◆ **Your objective**
Without including any picture, copy the entries that follow word for word.

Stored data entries

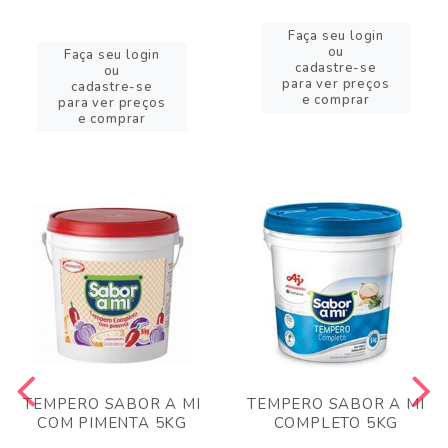
Faça seu login
ou
Faça seu login
cadastre-se
ou
para ver preços
cadastre-se
e comprar
para ver preços
e comprar
TEMPERO SABOR A MI
TEMPERO SABOR A MI
COM PIMENTA 5KG
COMPLETO 5KG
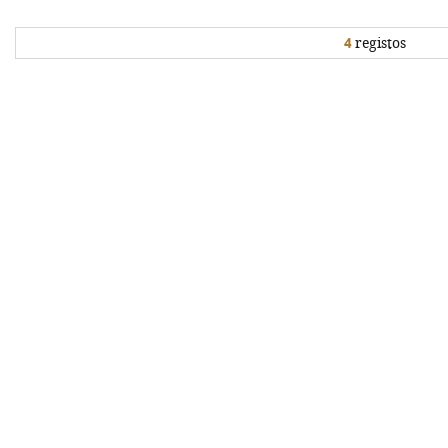
4
registos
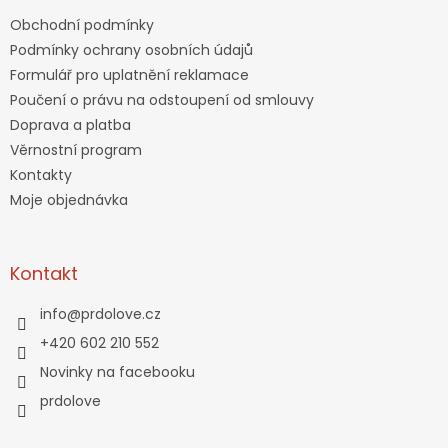
Obchodní podmínky
Podmínky ochrany osobních údajů
Formulář pro uplatnění reklamace
Poučení o právu na odstoupení od smlouvy
Doprava a platba
Věrnostní program
Kontakty
Moje objednávka
Kontakt
info
@
prdolove.cz
+420 602 210 552
Novinky na facebooku
prdolove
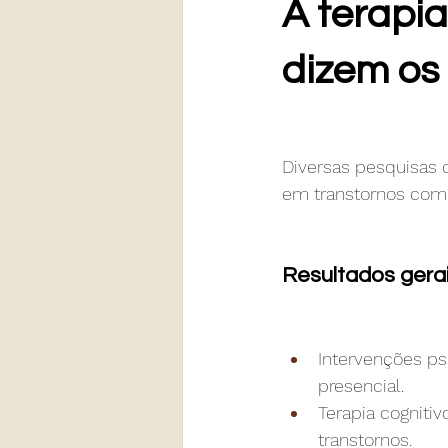
A terapi
dizem os
Diversas pesquisas c
em transtornos como
Resultados gera
Intervenções ps
presencial. 
Terapia cogniti
transtornos. 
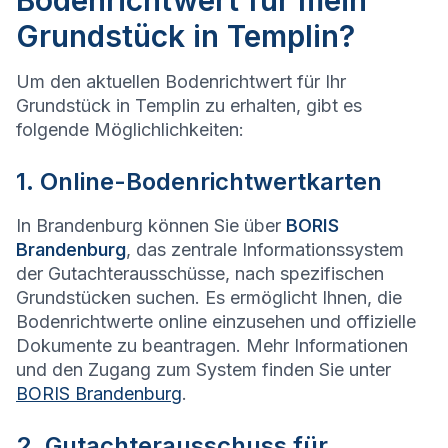
Bodenrichtwert für mein
Grundstück in Templin?
Um den aktuellen Bodenrichtwert für Ihr
Grundstück in Templin zu erhalten, gibt es
folgende Möglichlichkeiten:
1. Online-Bodenrichtwertkarten
In Brandenburg können Sie über
BORIS
Brandenburg
, das zentrale Informationssystem
der Gutachterausschüsse, nach spezifischen
Grundstücken suchen. Es ermöglicht Ihnen, die
Bodenrichtwerte online einzusehen und offizielle
Dokumente zu beantragen. Mehr Informationen
und den Zugang zum System finden Sie unter
BORIS Brandenburg
.
2. Gutachterausschuss für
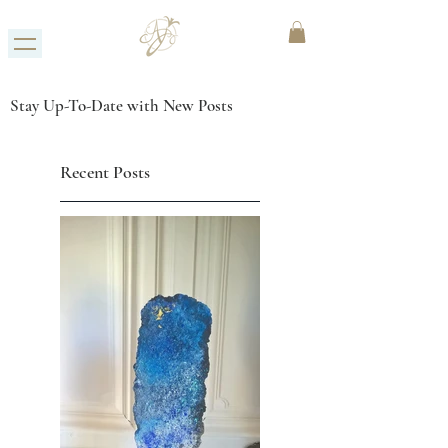
Stay Up-To-Date with New Posts
Recent Posts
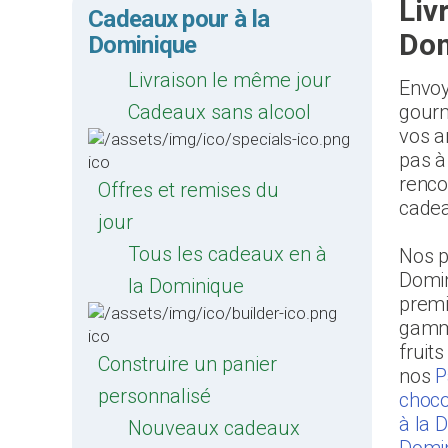
Liv
Cadeaux pour à la
Do
Dominique
Livraison le même jour
Envoy
Cadeaux sans alcool
gourm
vos a
pas à
renco
Offres et remises du
cadea
jour
Tous les cadeaux en à
Nos p
Domin
la Dominique
premi
gamme
fruit
Construire un panier
nos
P
personnalisé
choco
à la 
Nouveaux cadeaux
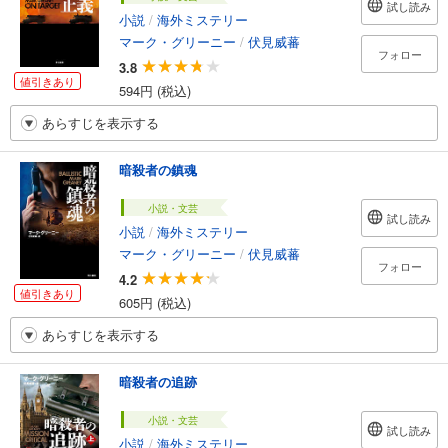
試し読み
小説
/
海外ミステリー
マーク・グリーニー
/
伏見威蕃
フォロー
3.8
値引きあり
594円 (税込)
あらすじを表示する
暗殺者の鎮魂
小説・文芸
試し読み
小説
/
海外ミステリー
マーク・グリーニー
/
伏見威蕃
フォロー
4.2
値引きあり
605円 (税込)
あらすじを表示する
暗殺者の追跡
小説・文芸
試し読み
小説
/
海外ミステリー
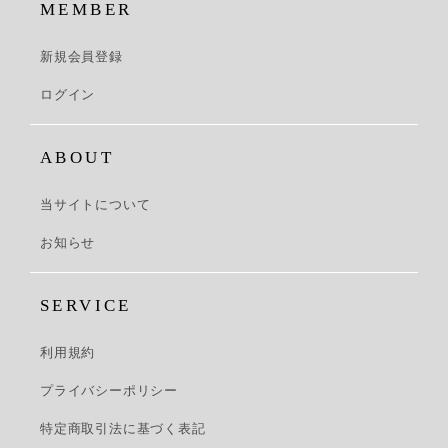
MEMBER
新規会員登録
ログイン
ABOUT
当サイトについて
お知らせ
SERVICE
利用規約
プライバシーポリシー
特定商取引法に基づく表記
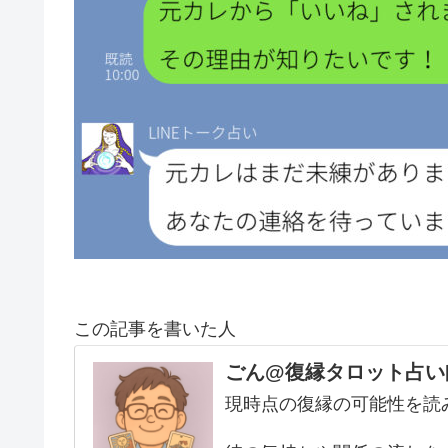
この記事を書いた人
ごん@復縁タロット占い
現時点の復縁の可能性を読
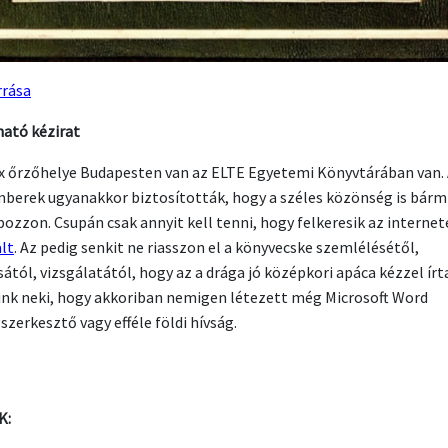
rrása
ató kézirat
x őrzőhelye Budapesten van az ELTE Egyetemi Könyvtárában van.
berek ugyanakkor biztosították, hogy a széles közönség is bárm
pozzon. Csupán csak annyit kell tenni, hogy felkeresik az interne
alt
. Az pedig senkit ne riasszon el a könyvecske szemlélésétől,
ától, vizsgálatától, hogy az a drága jó középkori apáca kézzel írt
nk neki, hogy akkoriban nemigen létezett még Microsoft Word
szerkesztő vagy efféle földi hívság.
K:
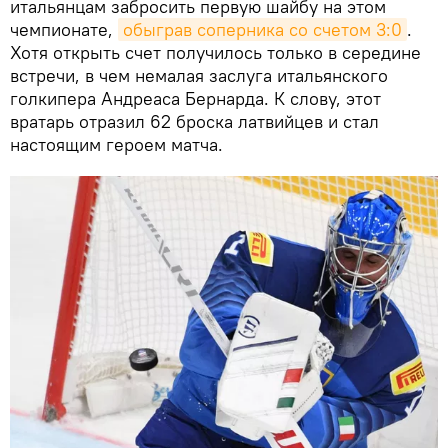
итальянцам забросить первую шайбу на этом
чемпионате,
обыграв соперника со счетом 3:0
.
Хотя открыть счет получилось только в середине
встречи, в чем немалая заслуга итальянского
голкипера Андреаса Бернарда. К слову, этот
вратарь отразил 62 броска латвийцев и стал
настоящим героем матча.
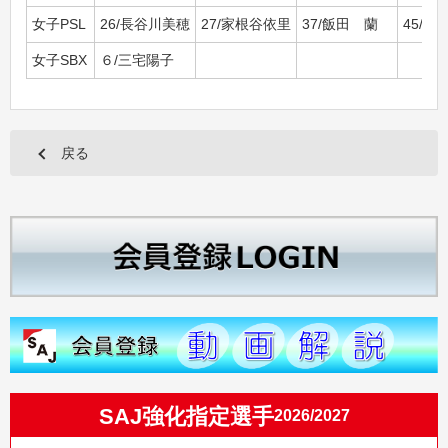
女子PSL
26/長谷川美穂
27/家根谷依里
37/飯田 蘭
45/竹
女子SBX
６/三宅陽子
戻る
SAJ強化指定選手
2026/2027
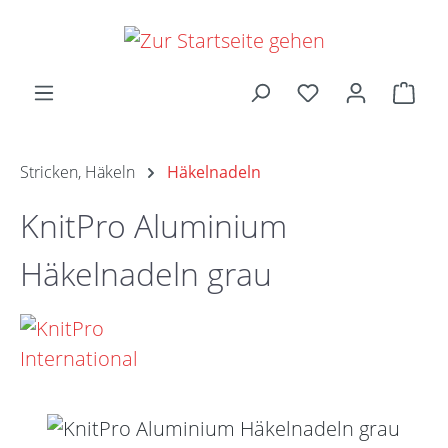
Zum Hauptinhalt springen
Ware
Stricken, Häkeln
Häkelnadeln
KnitPro Aluminium
Häkelnadeln grau
Bildergalerie überspringen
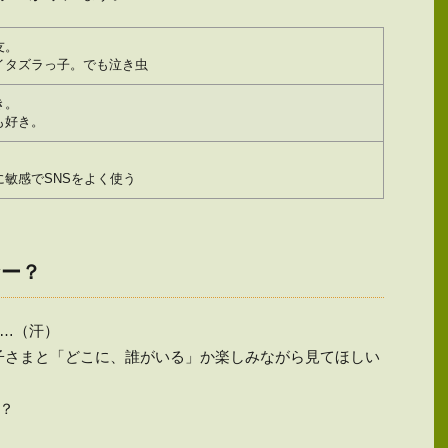
友。
イタズラっ子。でも泣き虫
き。
も好き。
。
に敏感でSNSをよく使う
なー？
…（汗）
子さまと「どこに、誰がいる」か楽しみながら見てほしい
？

◆ **Task solution**
Faça seu login
ou
Faça seu login
cadastre-se
ou
para ver preços
cadastre-se
e comprar
para ver preços
e comprar
TEMPERO SABOR A MI
TEMPERO SABOR A MI
COM PIMENTA 5KG
COMPLETO 5KG
4
registos
Obchodní podmínky
Podmínky ochrany osobních údajů
Formulář pro uplatnění reklamace
Poučení o právu na odstoupení od smlouvy
Doprava a platba
Věrnostní program
Kontakty
Moje objednávka
Kontakt
info
@
prdolove.cz
+420 602 210 552
Novinky na facebooku
prdolove
A terapi
dizem os
Diversas pesquisas c
em transtornos como
Resultados gera
Intervenções ps
presencial. 
Terapia cogniti
transtornos. 
Bodenrichtwert für mein
Grundstück in Templin?
Um den aktuellen Bodenrichtwert für Ihr
Grundstück in Templin zu erhalten, gibt es
folgende Möglichlichkeiten:
1. Online-Bodenrichtwertkarten
In Brandenburg können Sie über
BORIS
Brandenburg
, das zentrale Informationssystem
der Gutachterausschüsse, nach spezifischen
Grundstücken suchen. Es ermöglicht Ihnen, die
Bodenrichtwerte online einzusehen und offizielle
Dokumente zu beantragen. Mehr Informationen
und den Zugang zum System finden Sie unter
BORIS Brandenburg
.
2. Gutachterausschuss für
Stay Up-To-Date with New Posts
Recent Posts
Liv
Cadeaux pour à la
Do
Dominique
Livraison le même jour
Envoy
Cadeaux sans alcool
gourm
vos a
pas à
renco
Offres et remises du
cadea
jour
Tous les cadeaux en à
Nos p
Domin
la Dominique
premi
gamme
fruit
Construire un panier
nos
P
personnalisé
choco
à la 
Nouveaux cadeaux
試し読み
小説
/
海外ミステリー
マーク・グリーニー
/
伏見威蕃
フォロー
3.8
値引きあり
594円 (税込)
あらすじを表示する
暗殺者の鎮魂
小説・文芸
試し読み
小説
/
海外ミステリー
マーク・グリーニー
/
伏見威蕃
フォロー
4.2
値引きあり
605円 (税込)
あらすじを表示する
暗殺者の追跡
小説・文芸
試し読み
小説
/
海外ミステリー
MEMBER
新規会員登録
ログイン
ABOUT
当サイトについて
お知らせ
SERVICE
利用規約
プライバシーポリシー
特定商取引法に基づく表記
この記事を書いた人
ごん@復縁タロット占い
現時点の復縁の可能性を読
rrása
ató kézirat
x őrzőhelye Budapesten van az ELTE Egyetemi Könyvtárában van.
berek ugyanakkor biztosították, hogy a széles közönség is bárm
pozzon. Csupán csak annyit kell tenni, hogy felkeresik az interne
alt
. Az pedig senkit ne riasszon el a könyvecske szemlélésétől,
ától, vizsgálatától, hogy az a drága jó középkori apáca kézzel írt
nk neki, hogy akkoriban nemigen létezett még Microsoft Word
szerkesztő vagy efféle földi hívság.
K:
итальянцам забросить первую шайбу на этом
чемпионате,
обыграв соперника со счетом 3:0
.
Хотя открыть счет получилось только в середине
встречи, в чем немалая заслуга итальянского
голкипера Андреаса Бернарда. К слову, этот
вратарь отразил 62 броска латвийцев и стал
настоящим героем матча.
女子PSL
26/長谷川美穂
27/家根谷依里
37/飯田 蘭
45/竹
女子SBX
６/三宅陽子
戻る
SAJ強化指定選手
2026/2027
Zum Hauptinhalt springen
Ware
Stricken, Häkeln
Häkelnadeln
KnitPro Aluminium
Häkelnadeln grau
Bildergalerie überspringen
友。
イタズラっ子。でも泣き虫
き。
も好き。
。
に敏感でSNSをよく使う
なー？
…（汗）
子さまと「どこに、誰がいる」か楽しみながら見てほしい
？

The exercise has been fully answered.